Transfert de la charge du fédéral vers les communes


Des mesures européennes qui menacent les services aux personnes

En ces périodes de crises économiques et d’austérité, il est plus que jamais important de pouvoir assurer à l’ensemble de la population des services collectifs accessibles et de qualité. A Bruxelles, cet enjeu est d’actualité avec le boom démographique. Dans ce cadre, une privatisation et une commercialisation des secteurs de la santé et des secteurs sociaux à tout crin représentent un risque important d'accentuation de la dualisation de la société. Je vise tout particulièrement les secteurs tels que ceux de l'accueil de l'enfance, de l'aide aux personnes âgées, …
On sait que les risques de la marchandisation des secteurs publics sont la non-accessibilité de tous les usagers ; la diminution de la qualité face au profit. Car c’est bien là le problème ; la recherche du profit et le besoin de générer des bénéfices dans des secteurs où ces objectifs sont en contradiction avec la nécessité d’assurer des services fondamentaux pour la société, services qui ne sont parfois pas rentables et qui doivent toujours être de qualité.
Pourtant, certaines mesures imposées par l’Union Européenne conduit inéluctablement à ces dérives : la directive-service, dite « directive Bolkenstein », et les mesures liées au SEC 95.

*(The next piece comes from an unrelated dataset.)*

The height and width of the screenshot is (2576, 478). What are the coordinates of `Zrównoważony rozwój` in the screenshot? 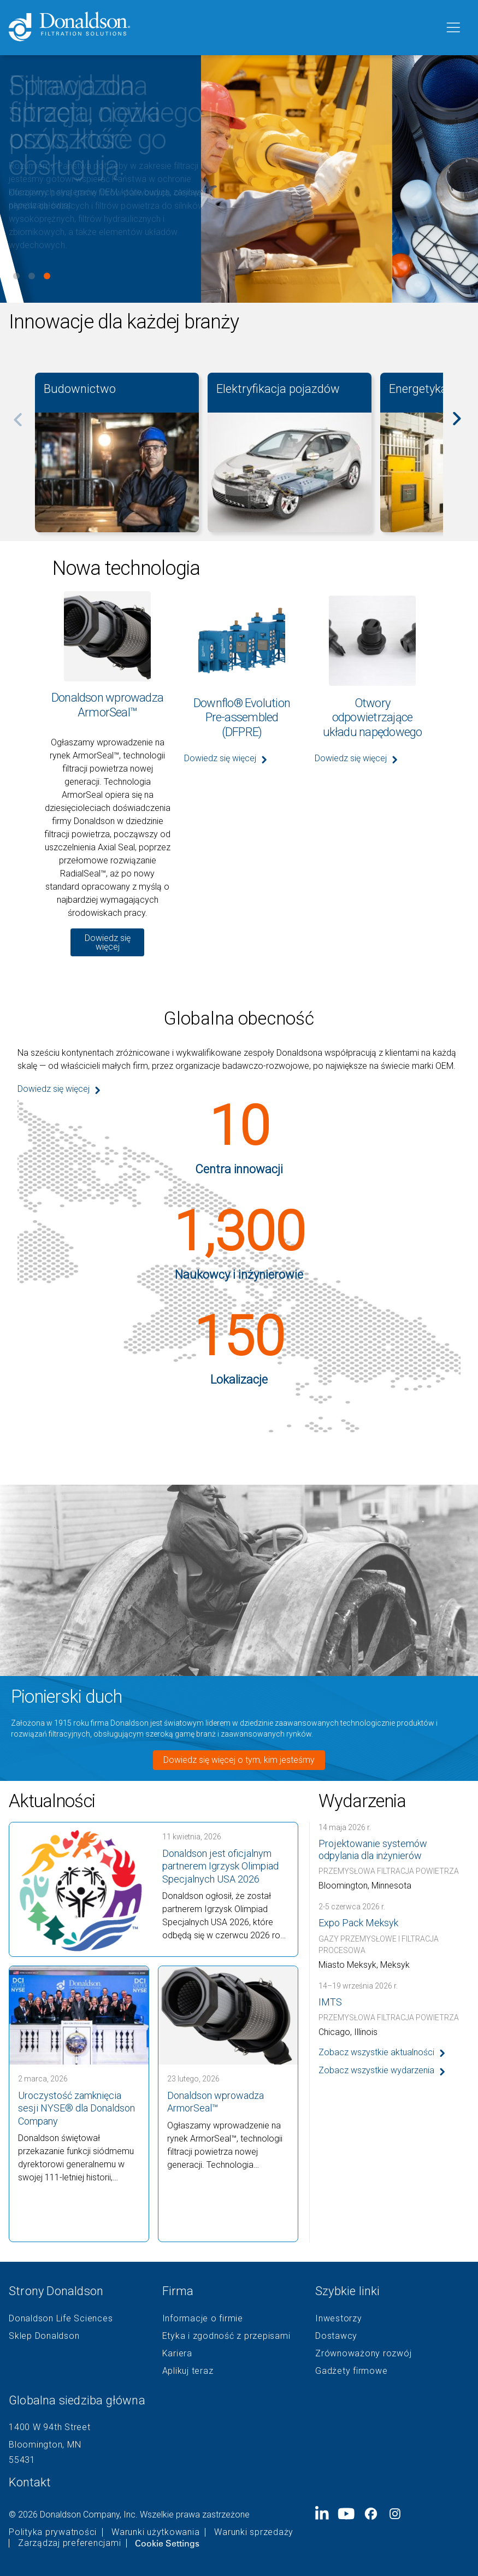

En effet, ces deux mesures, par des processus différents, empêchent les secteurs publics de pouvoir se déployer.

L’enjeu dans le cadre de la directive service est de pouvoir avoir une définition suffisamment large pour éviter que certains secteurs sociaux et de santé puisse être soumis à la concurrence et la liberté de commerce.

Le sec 95 impose quant à lui des mesures qui aboutissent à ce que l'intégralité de tout investissement soit considérée comme dépensée l'année même de son exécution, sans aucune possibilité d'amortissement. C’est comme si on imposait à un ménage qui voudrait acheter un appartement de sortir l’intégralité de la somme au moment de l’achat, sans pouvoir étaler cet achat sur 20 ou 30 ans... C’est évidemment impossible !

Donc, les communes qui devraient respecter des objectifs stricts en SEC 95 n’y arriveraient qu’en n’investissant plus dans la fourniture de services de proximité à la collectivité.

On le voit, ces mesures peuvent aboutir à l’impossibilité pour le pouvoir public d’investir dans des structures nécessaires pour les besoins de la population, laissant toute marge de manœuvre pour le privé. Ou ne pourrait investir qu’en augmentant fortement les impôts les années d’investissement, ou en vendant du patrimoine communal, ou en recourant à de la débudgétisation via des PPP qui, à terme, sont plus coûteux qu’un financement direct et profitera in fine aux banques intermédiaires.

D’après les interpellations que le Groupe écolo a posées au Parlement Bruxellois concernant les directives services auprès des deux ministres présidents de la Région et de la Cocof, une proposition de définition fes services (sociaux) d’intérêt général va prochainement être déposée aux Gouvernements. Nous demandons qu’au moment de cet examen, le débat soit mené afin d’assurer la protection des services d’intérêt général.

J’ai aussi interpellé le Ministre-Président concernant l’application future du sec 95 par les communes. Compte-rendude la séance du 18 avril

Dans le cadre de nos obligations envers l’Europe, nous devons garder à l’esprit l’intérêt de la population et permettre aux communes, notamment, de pouvoir faire face à leurs besoins.
Il faut veiller à ce que l’Etat, de manière générale, garde le contrôle des réponses à donner aux besoins de la population (tant pour les services que pour les investissements) et encadre les pratiques.